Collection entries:

▶

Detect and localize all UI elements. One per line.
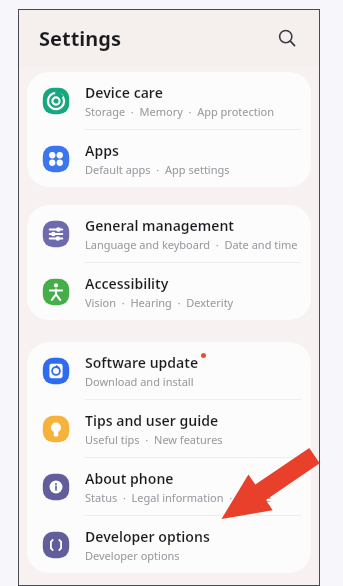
- staticText: Tips and user guide: [85, 411, 219, 430]
- staticText: Developer options: [85, 527, 210, 546]
- staticText: Apps: [85, 141, 119, 160]
- staticText: Settings: [39, 25, 121, 52]
- button[interactable]: Device care: [27, 72, 311, 129]
- staticText: About phone: [85, 469, 174, 488]
- staticText: Status · Legal information · Phone name: [85, 490, 299, 505]
- button[interactable]: Apps: [27, 130, 311, 187]
- staticText: Vision · Hearing · Dexterity: [85, 295, 234, 310]
- staticText: Storage · Memory · App protection: [85, 104, 275, 119]
- button[interactable]: Tips and user guide: [27, 400, 311, 457]
- staticText: Developer options: [85, 548, 180, 563]
- staticText: Accessibility: [85, 274, 169, 293]
- staticText: General management: [85, 216, 235, 235]
- staticText: Default apps · App settings: [85, 162, 230, 177]
- button[interactable]: Search: [267, 18, 307, 58]
- button[interactable]: Accessibility: [27, 263, 311, 320]
- button[interactable]: About phone: [27, 458, 311, 515]
- staticText: Language and keyboard · Date and time: [85, 237, 298, 252]
- staticText: Software update: [85, 353, 199, 372]
- button[interactable]: General management: [27, 205, 311, 262]
- staticText: Download and install: [85, 374, 194, 389]
- staticText: Useful tips · New features: [85, 432, 223, 447]
- button[interactable]: Software update: [27, 342, 311, 399]
- button[interactable]: Developer options: [27, 516, 311, 573]
- staticText: Device care: [85, 83, 163, 102]
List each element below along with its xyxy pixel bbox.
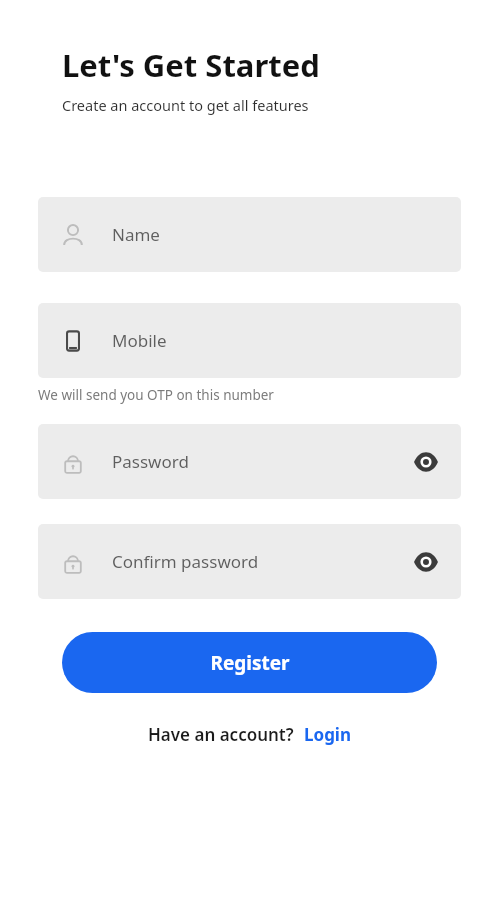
button[interactable]: Mobile	[38, 303, 461, 378]
button[interactable]: Confirm password	[38, 524, 461, 599]
staticText: Mobile	[112, 329, 443, 352]
other: Show password	[413, 449, 439, 475]
button[interactable]: Register	[62, 632, 437, 693]
button[interactable]: Show password	[409, 445, 443, 479]
staticText: Name	[112, 223, 443, 246]
button[interactable]: Password	[38, 424, 461, 499]
staticText: Let's Get Started	[62, 44, 320, 86]
button[interactable]: Login	[304, 723, 352, 746]
staticText: Have an account?	[148, 723, 294, 746]
staticText: Login	[304, 723, 352, 746]
staticText: Confirm password	[112, 550, 409, 573]
staticText: Create an account to get all features	[62, 95, 309, 115]
button[interactable]: Name	[38, 197, 461, 272]
staticText: Register	[210, 650, 290, 676]
button[interactable]: Show password	[409, 545, 443, 579]
staticText: Password	[112, 450, 409, 473]
other: Show password	[413, 549, 439, 575]
staticText: We will send you OTP on this number	[38, 386, 274, 404]
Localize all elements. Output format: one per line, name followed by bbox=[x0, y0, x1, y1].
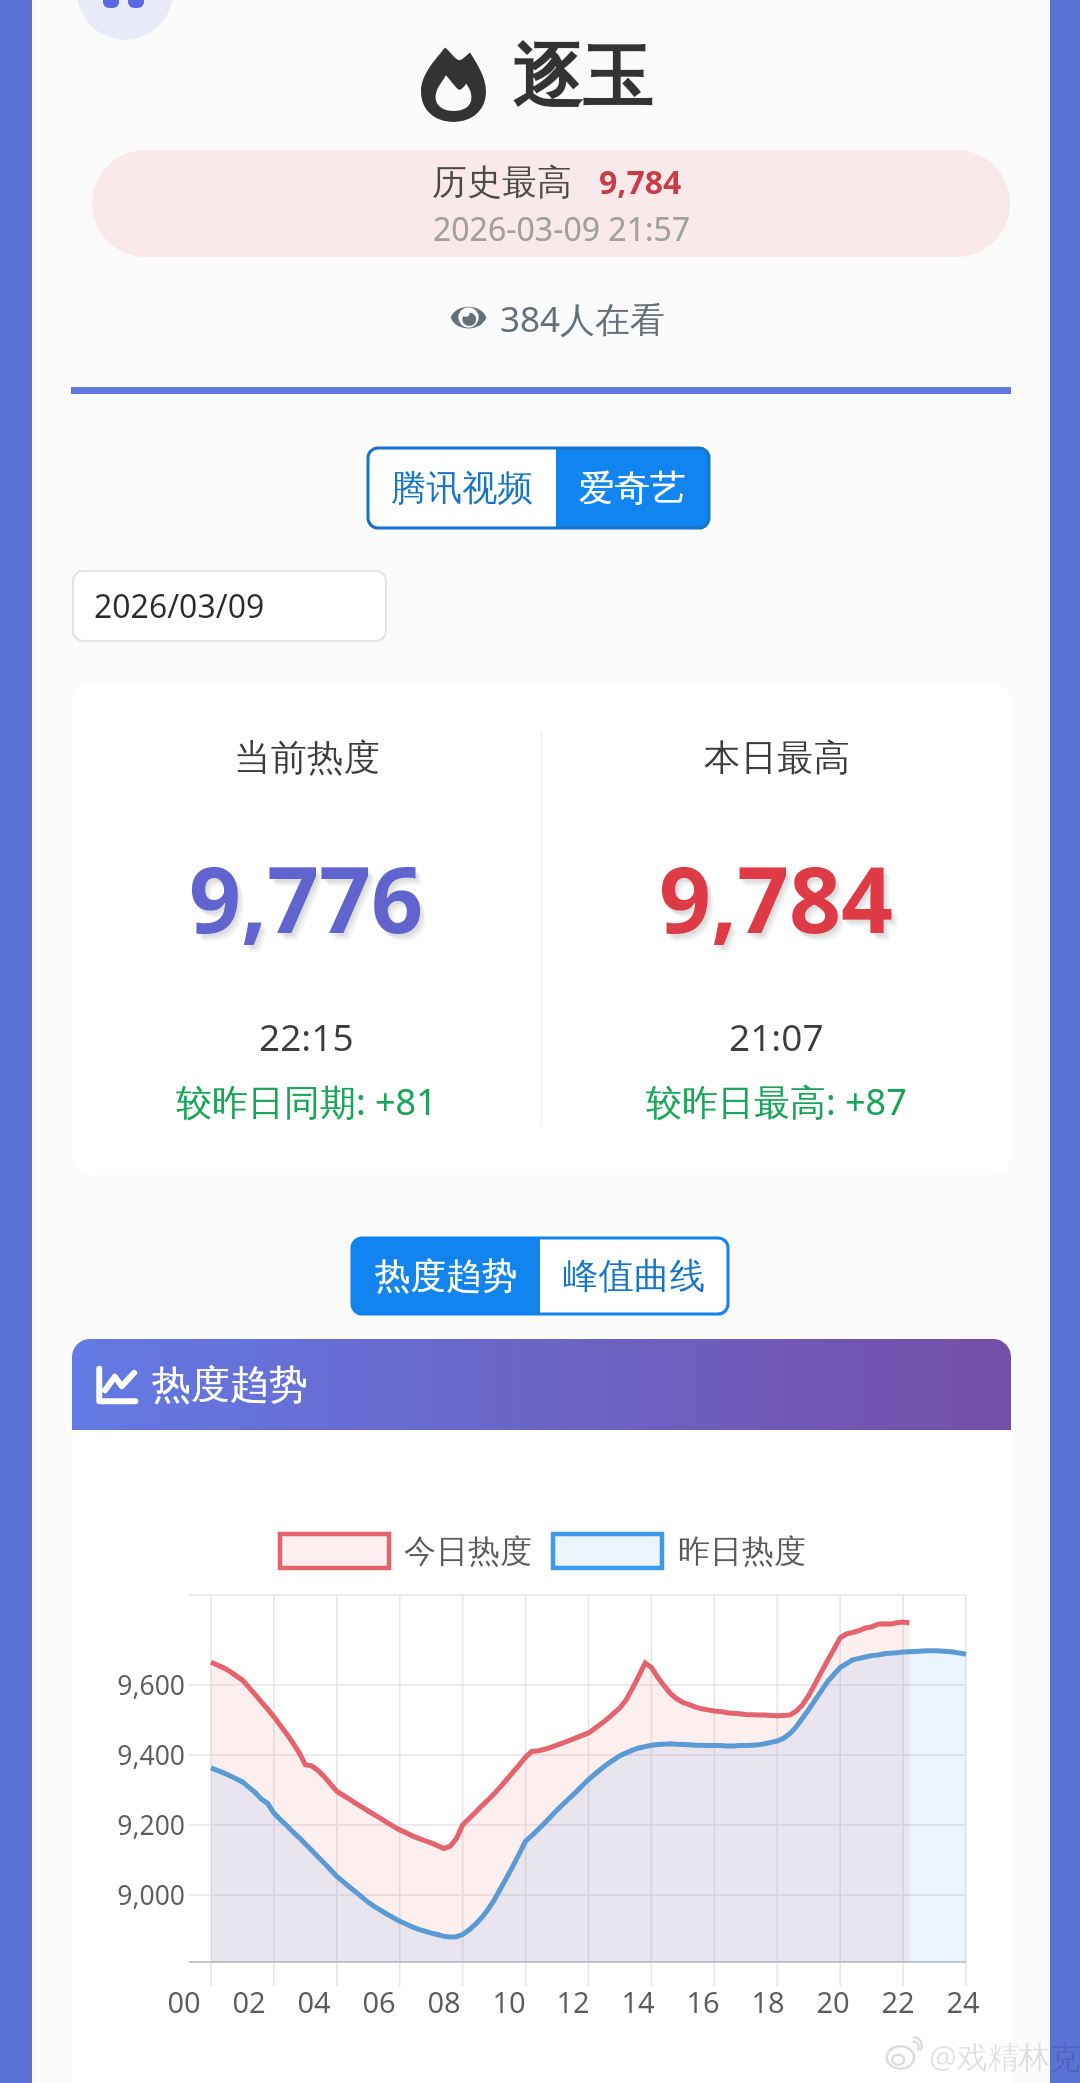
staticText: 9,776 bbox=[191, 839, 426, 963]
button[interactable]: 峰值曲线 bbox=[540, 1238, 728, 1314]
staticText: 2026/03/09 bbox=[94, 584, 265, 628]
staticText: 21:07 bbox=[729, 1011, 824, 1061]
staticText: 昨日热度 bbox=[678, 1531, 806, 1571]
staticText: 9,600 bbox=[65, 1667, 185, 1703]
staticText: 今日热度 bbox=[404, 1531, 532, 1571]
button[interactable]: 爱奇艺 bbox=[556, 448, 709, 528]
staticText: 热度趋势 bbox=[152, 1360, 308, 1409]
staticText: 24 bbox=[918, 1982, 1008, 2021]
button[interactable] bbox=[92, 150, 1010, 257]
button[interactable]: 腾讯视频 bbox=[368, 448, 556, 528]
staticText: 9,776 bbox=[189, 836, 424, 960]
staticText: 9,784 bbox=[659, 836, 894, 960]
staticText: 9,784 bbox=[661, 839, 896, 963]
staticText: 逐玉 bbox=[512, 34, 652, 122]
button[interactable]: 本日最高 bbox=[542, 682, 1011, 1175]
button[interactable]: Pause bbox=[77, 0, 173, 40]
staticText: 9,784 bbox=[665, 843, 900, 967]
button[interactable]: 热度趋势 bbox=[352, 1238, 540, 1314]
staticText: 22 bbox=[853, 1982, 943, 2021]
staticText: 峰值曲线 bbox=[563, 1254, 705, 1299]
staticText: 2026-03-09 21:57 bbox=[433, 207, 691, 251]
staticText: 14 bbox=[593, 1982, 683, 2021]
staticText: 腾讯视频 bbox=[391, 466, 533, 511]
staticText: 18 bbox=[723, 1982, 813, 2021]
staticText: 较昨日最高: +87 bbox=[646, 1077, 907, 1126]
staticText: 10 bbox=[464, 1982, 554, 2021]
button[interactable]: 当前热度 bbox=[72, 682, 541, 1175]
staticText: 384人在看 bbox=[500, 295, 666, 343]
staticText: 9,000 bbox=[65, 1877, 185, 1913]
staticText: 08 bbox=[399, 1982, 489, 2021]
staticText: 20 bbox=[788, 1982, 878, 2021]
button[interactable]: 2026/03/09 bbox=[73, 571, 386, 641]
staticText: 爱奇艺 bbox=[579, 466, 686, 511]
staticText: 06 bbox=[334, 1982, 424, 2021]
staticText: 当前热度 bbox=[234, 735, 380, 781]
staticText: 00 bbox=[139, 1982, 229, 2021]
button[interactable]: 热度趋势 bbox=[72, 1339, 1011, 1430]
staticText: 9,784 bbox=[663, 841, 898, 965]
staticText: 9,400 bbox=[65, 1737, 185, 1773]
staticText: 9,776 bbox=[193, 841, 428, 965]
staticText: 22:15 bbox=[259, 1011, 354, 1061]
staticText: 历史最高 bbox=[432, 160, 572, 204]
staticText: 9,776 bbox=[195, 843, 430, 967]
staticText: 9,784 bbox=[599, 160, 682, 204]
staticText: 较昨日同期: +81 bbox=[176, 1077, 437, 1126]
staticText: 16 bbox=[658, 1982, 748, 2021]
staticText: 本日最高 bbox=[704, 735, 850, 781]
staticText: 9,200 bbox=[65, 1807, 185, 1843]
staticText: 04 bbox=[269, 1982, 359, 2021]
staticText: @戏精林克 bbox=[929, 2035, 1080, 2077]
staticText: 02 bbox=[204, 1982, 294, 2021]
staticText: 12 bbox=[528, 1982, 618, 2021]
staticText: 热度趋势 bbox=[375, 1254, 517, 1299]
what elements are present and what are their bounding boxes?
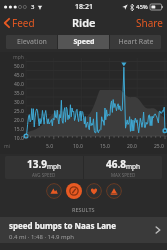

◀

Search the records for the word "Developer", then list every line that has it.

- staticText: Developer options: [85, 527, 210, 546]
- staticText: Developer options: [85, 548, 180, 563]
- button[interactable]: Developer options: [27, 516, 311, 573]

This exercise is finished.